Only an exact copy of the listing below will do.

== Segment start ==

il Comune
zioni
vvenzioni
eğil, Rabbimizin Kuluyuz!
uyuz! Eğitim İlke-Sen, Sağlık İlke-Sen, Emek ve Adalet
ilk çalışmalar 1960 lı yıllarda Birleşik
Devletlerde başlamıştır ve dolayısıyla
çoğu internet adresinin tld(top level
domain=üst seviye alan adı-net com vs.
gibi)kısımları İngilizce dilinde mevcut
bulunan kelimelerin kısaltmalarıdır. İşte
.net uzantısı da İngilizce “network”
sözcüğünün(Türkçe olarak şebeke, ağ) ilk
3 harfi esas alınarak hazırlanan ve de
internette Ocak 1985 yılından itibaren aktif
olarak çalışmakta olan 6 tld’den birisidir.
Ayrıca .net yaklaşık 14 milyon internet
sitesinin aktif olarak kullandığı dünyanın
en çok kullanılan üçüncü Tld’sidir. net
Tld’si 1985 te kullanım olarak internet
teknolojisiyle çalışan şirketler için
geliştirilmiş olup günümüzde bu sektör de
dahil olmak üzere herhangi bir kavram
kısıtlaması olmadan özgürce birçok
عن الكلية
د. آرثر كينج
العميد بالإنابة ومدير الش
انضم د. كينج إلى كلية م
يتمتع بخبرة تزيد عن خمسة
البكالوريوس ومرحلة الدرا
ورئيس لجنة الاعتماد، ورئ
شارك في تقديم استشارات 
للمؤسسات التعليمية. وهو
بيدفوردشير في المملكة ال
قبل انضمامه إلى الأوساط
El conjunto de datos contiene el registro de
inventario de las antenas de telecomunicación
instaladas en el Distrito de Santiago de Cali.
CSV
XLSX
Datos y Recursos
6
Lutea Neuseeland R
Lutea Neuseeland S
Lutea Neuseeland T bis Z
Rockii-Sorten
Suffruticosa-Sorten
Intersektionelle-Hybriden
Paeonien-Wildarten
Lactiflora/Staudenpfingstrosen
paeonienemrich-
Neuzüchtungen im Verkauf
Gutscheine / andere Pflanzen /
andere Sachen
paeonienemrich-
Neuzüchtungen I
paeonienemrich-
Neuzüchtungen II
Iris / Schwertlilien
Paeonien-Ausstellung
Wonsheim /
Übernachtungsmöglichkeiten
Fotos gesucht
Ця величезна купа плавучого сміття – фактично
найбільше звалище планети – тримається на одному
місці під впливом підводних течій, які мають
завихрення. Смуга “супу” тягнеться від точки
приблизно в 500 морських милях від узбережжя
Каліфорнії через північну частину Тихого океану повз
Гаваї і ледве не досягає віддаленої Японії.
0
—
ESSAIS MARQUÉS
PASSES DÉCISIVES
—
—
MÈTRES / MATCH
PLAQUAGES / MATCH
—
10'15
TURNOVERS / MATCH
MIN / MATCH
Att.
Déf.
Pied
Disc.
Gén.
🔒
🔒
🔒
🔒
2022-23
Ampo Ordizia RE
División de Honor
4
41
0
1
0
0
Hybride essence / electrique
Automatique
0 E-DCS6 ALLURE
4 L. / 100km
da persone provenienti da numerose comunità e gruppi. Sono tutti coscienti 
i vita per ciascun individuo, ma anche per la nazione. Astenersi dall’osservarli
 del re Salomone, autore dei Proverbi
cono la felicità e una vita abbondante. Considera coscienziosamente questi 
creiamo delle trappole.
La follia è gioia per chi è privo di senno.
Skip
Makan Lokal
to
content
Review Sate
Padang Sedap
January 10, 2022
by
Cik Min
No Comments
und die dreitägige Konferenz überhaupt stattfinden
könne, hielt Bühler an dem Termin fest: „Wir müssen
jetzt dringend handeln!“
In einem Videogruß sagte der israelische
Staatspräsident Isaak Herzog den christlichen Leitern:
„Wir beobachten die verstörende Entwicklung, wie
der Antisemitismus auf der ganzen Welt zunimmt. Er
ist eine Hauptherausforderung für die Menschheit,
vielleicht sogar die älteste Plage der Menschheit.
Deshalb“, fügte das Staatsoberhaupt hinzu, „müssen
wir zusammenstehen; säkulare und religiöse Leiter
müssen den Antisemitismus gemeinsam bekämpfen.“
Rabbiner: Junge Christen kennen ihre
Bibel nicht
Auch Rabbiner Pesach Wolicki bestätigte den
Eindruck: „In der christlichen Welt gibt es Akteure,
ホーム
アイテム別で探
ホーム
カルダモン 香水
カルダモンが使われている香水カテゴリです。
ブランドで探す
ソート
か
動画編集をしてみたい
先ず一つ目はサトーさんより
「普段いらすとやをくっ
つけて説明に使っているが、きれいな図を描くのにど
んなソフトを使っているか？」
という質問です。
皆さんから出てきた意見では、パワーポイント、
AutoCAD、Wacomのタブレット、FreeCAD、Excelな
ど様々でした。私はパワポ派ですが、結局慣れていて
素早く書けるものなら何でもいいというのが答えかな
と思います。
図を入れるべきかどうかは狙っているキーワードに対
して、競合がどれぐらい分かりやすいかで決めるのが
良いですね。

== Segment end ==

== Written solution ==
il Comune
zioni
vvenzioni
eğil, Rabbimizin Kuluyuz!
uyuz! Eğitim İlke-Sen, Sağlık İlke-Sen, Emek ve Adalet
ilk çalışmalar 1960 lı yıllarda Birleşik
Devletlerde başlamıştır ve dolayısıyla
çoğu internet adresinin tld(top level
domain=üst seviye alan adı-net com vs.
gibi)kısımları İngilizce dilinde mevcut
bulunan kelimelerin kısaltmalarıdır. İşte
.net uzantısı da İngilizce “network”
sözcüğünün(Türkçe olarak şebeke, ağ) ilk
3 harfi esas alınarak hazırlanan ve de
internette Ocak 1985 yılından itibaren aktif
olarak çalışmakta olan 6 tld’den birisidir.
Ayrıca .net yaklaşık 14 milyon internet
sitesinin aktif olarak kullandığı dünyanın
en çok kullanılan üçüncü Tld’sidir. net
Tld’si 1985 te kullanım olarak internet
teknolojisiyle çalışan şirketler için
geliştirilmiş olup günümüzde bu sektör de
dahil olmak üzere herhangi bir kavram
kısıtlaması olmadan özgürce birçok
عن الكلية
د. آرثر كينج
العميد بالإنابة ومدير الش
انضم د. كينج إلى كلية م
يتمتع بخبرة تزيد عن خمسة
البكالوريوس ومرحلة الدرا
ورئيس لجنة الاعتماد، ورئ
شارك في تقديم استشارات 
للمؤسسات التعليمية. وهو
بيدفوردشير في المملكة ال
قبل انضمامه إلى الأوساط
El conjunto de datos contiene el registro de
inventario de las antenas de telecomunicación
instaladas en el Distrito de Santiago de Cali.
CSV
XLSX
Datos y Recursos
6
Lutea Neuseeland R
Lutea Neuseeland S
Lutea Neuseeland T bis Z
Rockii-Sorten
Suffruticosa-Sorten
Intersektionelle-Hybriden
Paeonien-Wildarten
Lactiflora/Staudenpfingstrosen
paeonienemrich-
Neuzüchtungen im Verkauf
Gutscheine / andere Pflanzen /
andere Sachen
paeonienemrich-
Neuzüchtungen I
paeonienemrich-
Neuzüchtungen II
Iris / Schwertlilien
Paeonien-Ausstellung
Wonsheim /
Übernachtungsmöglichkeiten
Fotos gesucht
Ця величезна купа плавучого сміття – фактично
найбільше звалище планети – тримається на одному
місці під впливом підводних течій, які мають
завихрення. Смуга “супу” тягнеться від точки
приблизно в 500 морських милях від узбережжя
Каліфорнії через північну частину Тихого океану повз
Гаваї і ледве не досягає віддаленої Японії.
0
—
ESSAIS MARQUÉS
PASSES DÉCISIVES
—
—
MÈTRES / MATCH
PLAQUAGES / MATCH
—
10'15
TURNOVERS / MATCH
MIN / MATCH
Att.
Déf.
Pied
Disc.
Gén.
🔒
🔒
🔒
🔒
2022-23
Ampo Ordizia RE
División de Honor
4
41
0
1
0
0
Hybride essence / electrique
Automatique
0 E-DCS6 ALLURE
4 L. / 100km
da persone provenienti da numerose comunità e gruppi. Sono tutti coscienti 
i vita per ciascun individuo, ma anche per la nazione. Astenersi dall’osservarli
 del re Salomone, autore dei Proverbi
cono la felicità e una vita abbondante. Considera coscienziosamente questi 
creiamo delle trappole.
La follia è gioia per chi è privo di senno.
Skip
Makan Lokal
to
content
Review Sate
Padang Sedap
January 10, 2022
by
Cik Min
No Comments
und die dreitägige Konferenz überhaupt stattfinden
könne, hielt Bühler an dem Termin fest: „Wir müssen
jetzt dringend handeln!“
In einem Videogruß sagte der israelische
Staatspräsident Isaak Herzog den christlichen Leitern:
„Wir beobachten die verstörende Entwicklung, wie
der Antisemitismus auf der ganzen Welt zunimmt. Er
ist eine Hauptherausforderung für die Menschheit,
vielleicht sogar die älteste Plage der Menschheit.
Deshalb“, fügte das Staatsoberhaupt hinzu, „müssen
wir zusammenstehen; säkulare und religiöse Leiter
müssen den Antisemitismus gemeinsam bekämpfen.“
Rabbiner: Junge Christen kennen ihre
Bibel nicht
Auch Rabbiner Pesach Wolicki bestätigte den
Eindruck: „In der christlichen Welt gibt es Akteure,
ホーム
アイテム別で探
ホーム
カルダモン 香水
カルダモンが使われている香水カテゴリです。
ブランドで探す
ソート
か
動画編集をしてみたい
先ず一つ目はサトーさんより
「普段いらすとやをくっ
つけて説明に使っているが、きれいな図を描くのにど
んなソフトを使っているか？」
という質問です。
皆さんから出てきた意見では、パワーポイント、
AutoCAD、Wacomのタブレット、FreeCAD、Excelな
ど様々でした。私はパワポ派ですが、結局慣れていて
素早く書けるものなら何でもいいというのが答えかな
と思います。
図を入れるべきかどうかは狙っているキーワードに対
して、競合がどれぐらい分かりやすいかで決めるのが
良いですね。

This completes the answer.